J’aurais aussi le sentiment de dessiner la forêt qui cache l’arbre – Oui, je vous la fais à l’envers – alors que c’est de l’arbre dont il s’agit. Seul. Nu. Poser la pointe du crayon, poser le trait, là où “ça se passe”. Chercher et poser les questions au bon endroit. Le noir permet cela. Le contraste ne peut que révéler ce qui a a être explicité. On peut se cacher dans une forêt, pas derrière un seul arbre. On peut toujours essayer mais on est rapidement à découvert et ça ne vous laisse pas vraiment le choix… A un moment donné, on est bien obligé d’être face à soi et face à l’Autre. Creuser, gratter cette zone qui n’est pas encore révélée à soi et accepter aussi ce qui ne se révèlera peut-être jamais. C’est une quête de soi. Le trait, cette ligne sur la feuille, c’est cela. C’est moi qui m’y inscris. Le noir vous oblige à aller à l’essentiel. « Au fond du fond » comme dit Alexandre Jollien.

Je voudrais revenir sur ce que vous avez dit sur celui qui regarde, qu’il doit faire sa part. Vous l’invitez à être face à lui-même en regard de votre propre quête finalement.

Je vais enfoncer une porte ouverte mais le propre de l’art – la musique, le cinéma, la littérature ou une œuvre plastique – c’est, entre autres, se confronter, s’ouvrir à un monde autre que le sien et agrandir notre espace intérieur, apprendre et comprendre des choses sur nous-même.
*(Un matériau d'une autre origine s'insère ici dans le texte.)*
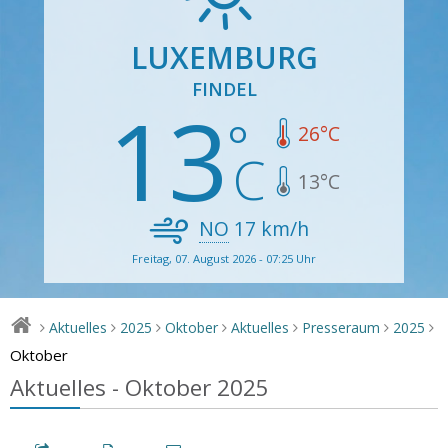
LUXEMBURG
FINDEL
13
26
°C
13
°C
NO
17
km/h
Freitag, 07. August 2026 - 07:25 Uhr
Aktuelles
2025
Oktober
Aktuelles
Presseraum
2025
>
>
>
>
>
>
>
Oktober
Aktuelles - Oktober 2025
Il y a cette anecdote fondatrice pour moi.
Je devais avoir 6 ans, je me trouvais dans l’immense cage d’escalier d’une sorte de manoir datant du milieu XIXè. Les fenêtres étaient incroyablement hautes. Je me suis arrêtée sur un palier entre 2 étages et j’ai regardé le ciel. Il y avait un nuage. Il bougeait. Ce jour-là, sans pouvoir le verbaliser du haut de mes 6 ans, j’avais compris que tout était en mouvement : ce que je voyais à l’extérieur comme ce que je ne pouvais voir à l’intérieur, qu’il y avait du mouvement dans le mouvement et que tout était lié, interconnecté. La plus petites des plantes, les minuscules insectes, l’intérieur de notre corps, les montagnes, les planètes … tout ça interagissait. Tout était vivant en soi mais aussi par le fait d’être lié. Ce sentiment était aussi merveilleux que vertigineux.

De là découle ce qui m’anime quand je dessine : faire en sorte de ne pas fermer la lecture à celui qui va regarder, ne pas lui macher le travail pour pouvoir être en dialogue et en lien avec lui. Ce qui m’importe, c’est l’échange possible entre moi et les autres.
Ce mouvement intérieur qui va vers l’Autre.
Le dessin, tout comme l’était la photographie d’ailleurs, n’est qu’un moyen d’être en relation à l’autre. Ce n’est qu’un médium facilitateur. Il permet, autant à moi qu’au regardant, d’être en mouvement et donc d’être en vie.